Comme avec Berio, Kagel, Xenakis, Henze ou encore Pascal Dusapin, il y a de quoi faire avec la Finlandaise Kaija Saariaho, invitée de ces 27e « Présences ». Ce ne sont en effet pas moins de vingt-six œuvres que le festival a extraites du riche catalogue de la compositrice : œuvres de tout format et pour toutes les formations, du soliste au grand orchestre en passant par la musique de chambre et les pages pour ensemble, avec ou sans voix, avec ou sans électronique.

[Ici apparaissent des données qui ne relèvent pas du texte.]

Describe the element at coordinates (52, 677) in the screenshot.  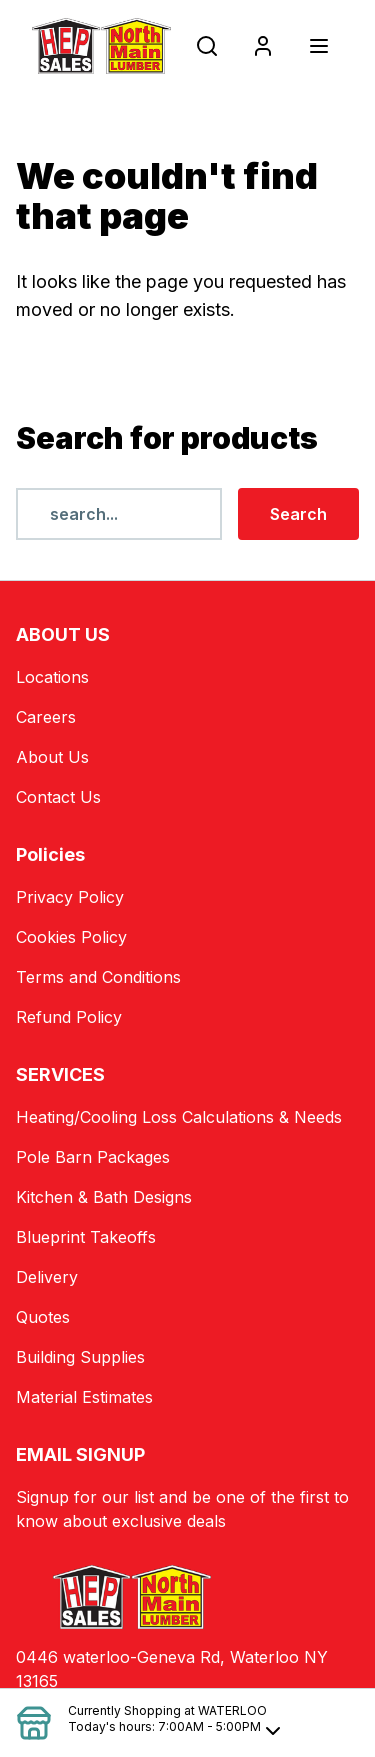 I see `Locations` at that location. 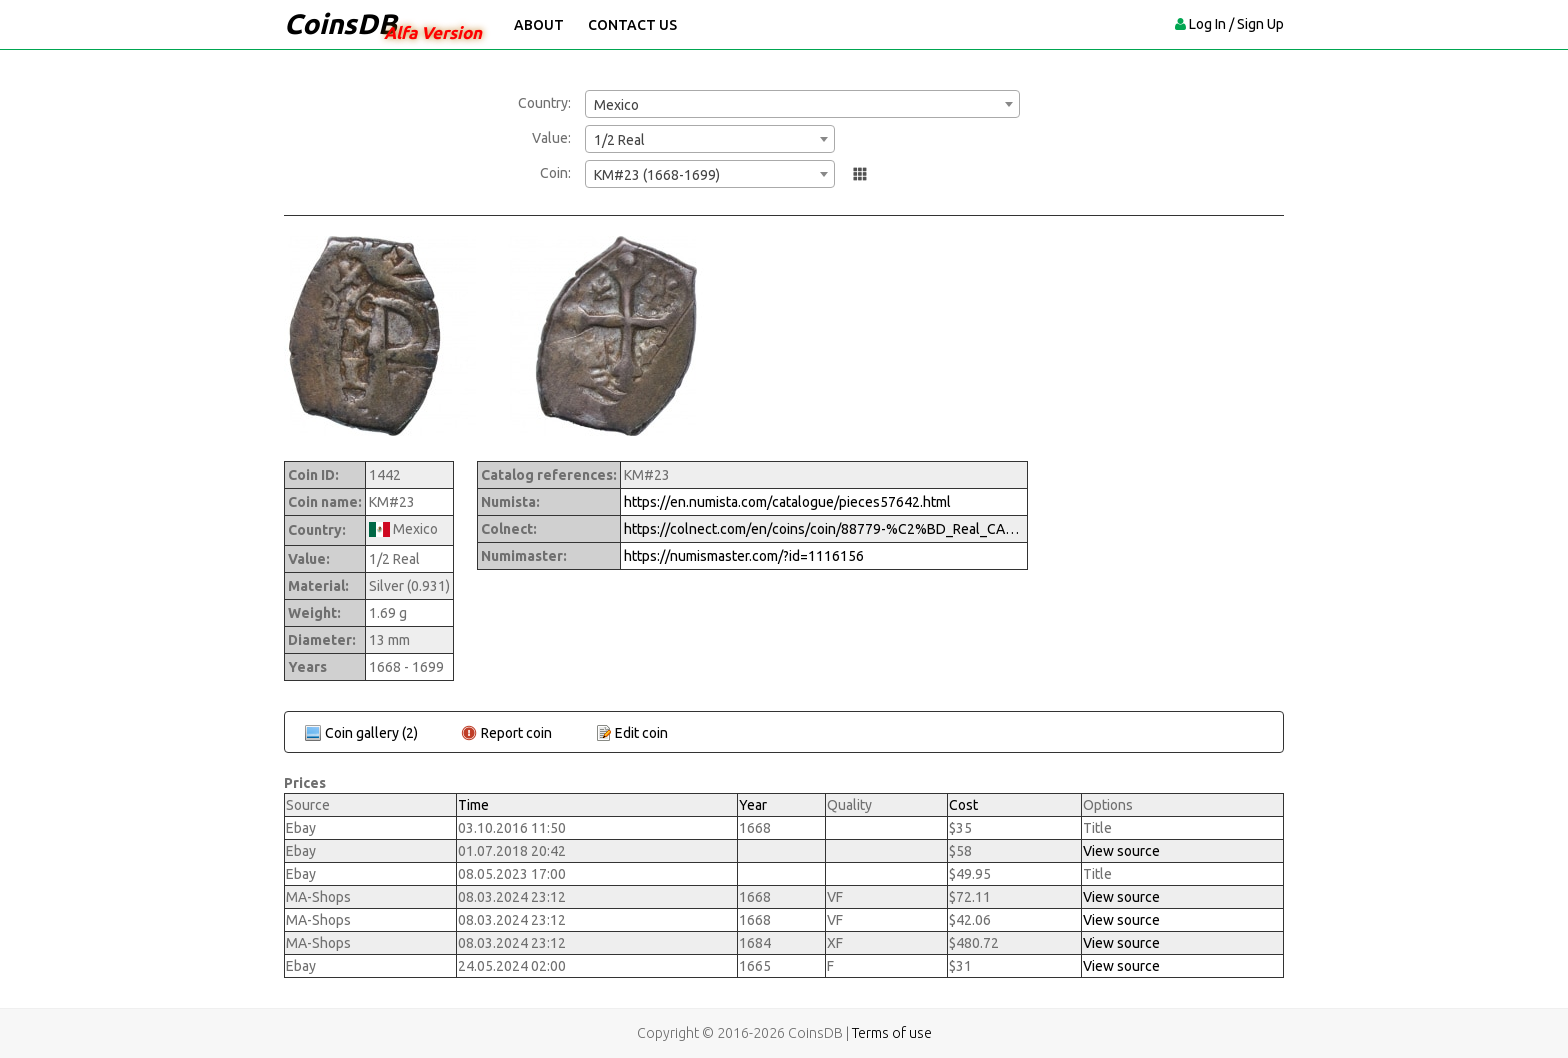 This screenshot has width=1568, height=1058. I want to click on Terms of use, so click(892, 1033).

Kaija Saariaho © Maarit Kytöharju
Le concert d’ouverture, avec deux œuvres déjà anciennes (composées respectivement il y a plus de vingt et plus de dix ans), souligne l’une des qualités essentielles de la musique de Kaija Saariaho : sa lisibilité, sa facilité à se laisser accueillir quand bien même l’écriture en serait complexe. Les œuvres de Kaija Saariaho, et notamment celles de grande envergure par la durée et l’effectif, peuvent aisément s’approcher dans leur globalité. L’attention méticuleuse à l’harmonie autant qu’au timbre créent une musique très architecturée, faite de vides et de pleins, de lumière et d’ombre, de sourd et d’irradiant. Graal Théâtre, concerto pour violon et orchestre écrit pour Gidon Kremer en 1994, fait partie de ces œuvres qui créent leur propre forme, leur propre espace acoustique ; les timbres de l’orchestre, en se densifiant peu à peu, influent sur la perception que l’on a des métamorphoses rythmiques du violon conduites avec beaucoup d’engagement par Jennifer Koh.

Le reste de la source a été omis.